Infamia Tangos de Barcelona
	   
	   Julia Migenes (mezzo-soprano); Albert Guinovart
	  (piano), Marcelo Mercadante (bandoleón), Angel Jesús Garcia
	  (violin) and Vincent Ellegiers (cello) 
	  
 
	   Lawrence Foster conducts Orquestra
	  Simfònica de Barcelona I Nacional de Catalunya
	  
	  
  
	   DECCA 466 764-2
	    
	  [61:39]
	  Crotchet
	   
	  Amazon
	  UK 
	  
	  
	  
	  Throw away your preconceptions of the tango and enjoy this album for what
	  it is -- a joyful, exuberant, exceedingly colourful, and sometimes dreamy
	  celebration of the tango as arranged for a symphony orchestra with piano
	  soloist (and others) and vocalist.
	  
	  The opening number, probably the best known, is Jacob Gade's 'Jealousy' and
	  the ear gets accustomed to the symphonic treatment. It's all there the sultriness
	  the sensuality, the exuberance but in a more glossy package. From then on
	  the tracks keep getting better and better until after hearing Ernesto Nazareth's
	  three brilliantly coloured tangos that conclude the album one is left eager
	  for more.
	  
	  Zara says: -
	  
	  love. I liked the writing for the piano and violin and for the percussion.
	  Julia Migenes has just the right sultriness of voice with that special Latin
	  throaty twist that adds so much character to these songs. I just loved her
	  creamy, dreamy romantic, then passionate 'Los pájaros perdidos' (The
	  Lost Birds) "It was all a dream, a dream that we lost, just as we lost the
	  birds and the sea" -- and how well the orchestral accompaniment so vividly
	  evoked exotic birds and the sea. The concluding harmonies of the two voices
	  was a beautiful conclusion. Migenes becomes flirty as well as passionate
	  in the amusing Tattoo (with characteristic part for the bandoneón).
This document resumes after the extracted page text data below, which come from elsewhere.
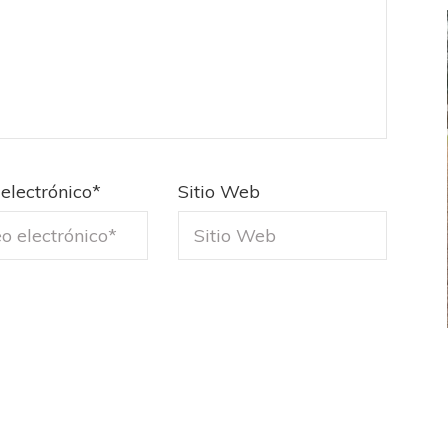
electrónico
*
Sitio Web
FEMENINO
FÚTBOL FEMENINO
LA COSTA
OTRAS LIGAS FEM
jaron ante su gente
Tiro se quedó con la primera semifinal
	  "He arrived on a ship with a foreign name
He was blond and handsome
	  with a heart tattoed on his chest". She is mysterious and sultry in the very
	  rhythmical Lo más profundo es la piel (Nothing is more than skin deep),
	  and she is street wise and cynical in a song about an ex-jailbird and murder
	  in Araca corazón (Look out heart). Finally she is affecting yet proudly
	  defiant in Cicatrices (Scars) - "Scars that will not heal - I loved her
	  passionately but she was untrue
"
	  
	  I also liked very much the dreamy 'Infamia', beginning with bitter sweet
	  piano and bassoon solos before some whimsy carries the music forward into
	  a quiet yet beguiling tango. Albeniz's famous 'Tango in D' from España,
	  is arranged so that its accents are smoothed somewhat to become drowsy, dreamy
	  siesta music. I also loved the very romantic 'El día que me quieras'
	  with its beautiful solos for bandoneón, violin and cello as well as
	  piano, and then as a trio, and the ending is quite melting. Bravo!!
	  
	  Zara 
	  
	  
	  
	  
	  
	  Ian Lace agrees :-
	  
	  
	  Yes, a delightful collection. I would add that I liked very much Harry Wilson's
	  delightful 'Brisa argentina', charming, nicely melodic tender as well as
	  passionate and very colourfully orchestrated. So too are the concluding Nazareth
	  numbers, so marvellously high spirited: 'Fon-Fon' (great fun); 'Guerreiro'
	  and 'Pierrot' all delightful, sunny and equally colourfully orchestrated
	  - and worth the price of the album alone. The arrangement of Albeniz's 'Tango
	  in A minor' is another fine atmospheric and evocative gem beginning with
	  a lovely cello solo. Then there is the sweeping sensuality of 'En esta tarde
	  gris' with strongly accented parts for all the soloists.
	  
	  Albert Guinovart, empathises with the Latin tango idiom splendidly yet is
	  also equally attuned to the often more classical interpretations too. His
	  contribution is a major factor in the success of this album.